O temor de Wall Street parece ter chegado ao Vale do Silício, reduto das empresas de tecnologia nos Estados Unidos. É o que mostra matéria de Camila Fusco, na EXAME desta semana, Com os recursos cada vez mais escassos por conta da crise econômica mundial, fundos de investimentos estão revendo suas apostas na Internet. Os maiores prejudicados são os sites que apostam na participação dos usuários e nas comunidades online.

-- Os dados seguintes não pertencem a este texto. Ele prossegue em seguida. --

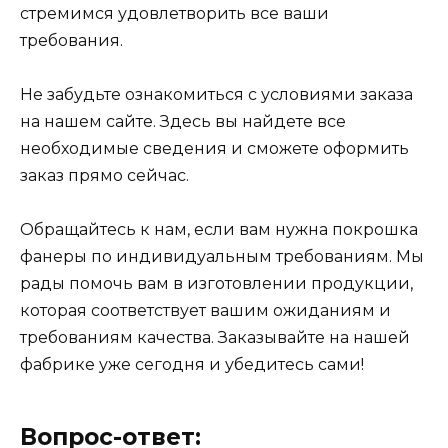
стремимся удовлетворить все ваши
требования.
Не забудьте ознакомиться с условиями заказа
на нашем сайте. Здесь вы найдете все
необходимые сведения и сможете оформить
заказ прямо сейчас.
Обращайтесь к нам, если вам нужна покрошка
фанеры по индивидуальным требованиям. Мы
рады помочь вам в изготовлении продукции,
которая соответствует вашим ожиданиям и
требованиям качества. Заказывайте на нашей
фабрике уже сегодня и убедитесь сами!
Вопрос-ответ:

Estamos vivendo uma nova bolha?

A onda web 2.0 resultou na criação de mais de 5.000 sites nos últimos anos. Fenômenos como das redes sociais participativas movimentam bilhões de dólares em aquisições e fusões – o Youtube, por exemplo, custou US$ 1,65 bi ao Google. Mas até que ponto esse investimento é justificado?

Assim, fundos de capital de risco, os principais financiadores de novas empresas, estão analisando com lupa as propostas que recebem. Especialistas não acreditam que isso vai secar a fonte de criatividade na Internet, mas apontam que vamos ter um desaquecimento no setor e poucos Twitters e MySpaces surgirão nos próximos meses.

Ainda assim o otimismo continua. Enquanto empresas somem antes mesmo de se tornarem conhecidas, outras caem no gosto dos internautas e ganham proporções inexplicáveis. E os investidores sonham ansiosamente que o número de acessos e usuários se transforme em receita, mais cedo ou mais tarde.